There was a press conference Dylan did about 40 years ago. It may be on “Don’t Look Back” - I’m not sure; I’ll have to watch again and find out - where he was asked if he’d ever “sell out” to commercial interests. His reply: “Maybe women’s undergarmets.”

So the whole thing could just be a big wink.

I think the song sounds sexy, and the model is most definitely sexy, but I could probably live without the shot of Dylan. It doesn’t really bother me though. I don’t think he’s particularly gross, just kinda old.

Fortunately I read this thread before actually noticing the commercial. I was spooked by the thought that Dylan looked a lot like George Harrison.

All in all, it was very creepy.

Like George Harrison? Maybe George Harrison today.

I was at the gym on treadmill when I saw it and nearly fell off. There is no one who won’t sell out now – its all over. Commercialism wins.

Huh. I must be the only person who doesn’t think that commercial is creepy.

What I got from it is the classic poet/muse scenario. Dylan is age and the model is youth. Nothing “creepy” about that, per se.

Look at it this way. On the rare occasions when a man appears in a commercial for VS, or perfume, or any product that’s sold on the premise “buy this and you’ll be as gorgeous as this model and have men fawn over you”, he’s either a Mr. Wonderful type, with an exaggerated jawline, or he’s almost as femme as the female model.
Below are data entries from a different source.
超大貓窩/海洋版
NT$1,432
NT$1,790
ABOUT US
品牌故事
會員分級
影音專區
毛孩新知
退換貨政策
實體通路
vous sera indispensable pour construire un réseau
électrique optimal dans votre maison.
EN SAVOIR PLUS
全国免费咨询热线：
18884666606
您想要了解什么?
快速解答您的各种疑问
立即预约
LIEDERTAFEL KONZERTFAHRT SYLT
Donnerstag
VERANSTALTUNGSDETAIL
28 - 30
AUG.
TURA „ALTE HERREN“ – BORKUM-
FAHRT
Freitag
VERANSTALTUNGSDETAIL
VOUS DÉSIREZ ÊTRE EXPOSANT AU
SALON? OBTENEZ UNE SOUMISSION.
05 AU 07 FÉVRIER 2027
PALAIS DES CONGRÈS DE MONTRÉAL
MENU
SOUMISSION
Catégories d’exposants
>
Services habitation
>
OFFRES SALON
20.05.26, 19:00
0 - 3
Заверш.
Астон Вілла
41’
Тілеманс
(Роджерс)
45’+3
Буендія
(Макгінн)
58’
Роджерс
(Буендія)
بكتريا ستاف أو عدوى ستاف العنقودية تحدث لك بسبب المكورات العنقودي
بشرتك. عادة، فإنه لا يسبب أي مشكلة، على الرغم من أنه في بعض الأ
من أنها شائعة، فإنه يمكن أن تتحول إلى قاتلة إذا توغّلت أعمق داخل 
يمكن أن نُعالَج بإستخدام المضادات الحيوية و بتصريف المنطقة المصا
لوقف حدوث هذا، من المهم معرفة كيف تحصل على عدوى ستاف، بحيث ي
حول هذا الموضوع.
But in this case, you have a man whose face has character (of course, the focus is soft enough so that you don’t have to see every pore on his face), and whose grizzled beard, narrow blue eyes, and drawn forehead are in stark contrast to the model’s youthful beauty, her lacy lingerie, and the diaphanous curtains blowing every which way.

I mean, it did get you people to take a second look, did it not?

That’s not Bob Dylan. It looks and sounds like Vincent Price.

Yes. But I take second looks at car crashes, too. Horrible sights do that.

Count me in the shocked and awed group, as well. That happened to come on while I was watching something or other with my 11 yo son, he turned to me with this horrified look on his face asking “Mom, is that the Devil?!”

Since the VS girls are wearing angel wings with their lingerie and Dylan is so creepy, it sorta made sense.

Sounds like the effect is akin to if the opening titles in For Your Eyes Only had used Margaret Thatcher instead of Sheena Easton.

Plus the fact that he looks severely depressed, or in a lot of pain…it’s just creepy. The stalker thing sprang to mind until I got a good look and realized who it was. Just an all around bad commercial.

I just want to know – what’s with the pencil moustache?

You know, I read this thread before ever seeing the commercial. When I finally saw it it took me a minute to realize it was the one being discussed here. I’ve seen it a couple more times and. . . well . . . I kind of like it. I’m not a Dylan fan by any stretch of the imagination but I like the commercial. It’s got some really good Devil/Angel imagery and almost tells a story, which appeals to me. Yeah, he’s not sexy, but he’s supposed to be the devil, longing for this perfect angel (in VS undies and bra, natch) but cannot attain her. At least that’s what I got out of it.

In the article I read explaining the ad, there was a really funny sentence about how it wasn’t a “hard sell” to get Dylan to appear.

I bet it wasn’t! :smiley:

*If I only had a pencil thin mustache
Then I could do some cruisin’ too
*

I had only seen the print version until this thread linked to VS’s site.

The picture they have up on the web is Creepy.
The ad is just okay.

For reference:
http://www.cnn.com/2004/SHOWBIZ/Music/04/06/dylan.lingerie.ap/index.html

Mein Gott! It’s Ming the Merciless!

HAHA!!

If it were Keith honestly that would be better. I still haven’t seen it - saw the CNN story about it. I think it’s true, Bob lost his marbles back in the motorcycle wreck and has never been the same. If I saw him in my bedroom I’d call 911.

Since the model has angel wings, I assumed he was supposed to be the Devil. Nothing else can explain those eyebrows!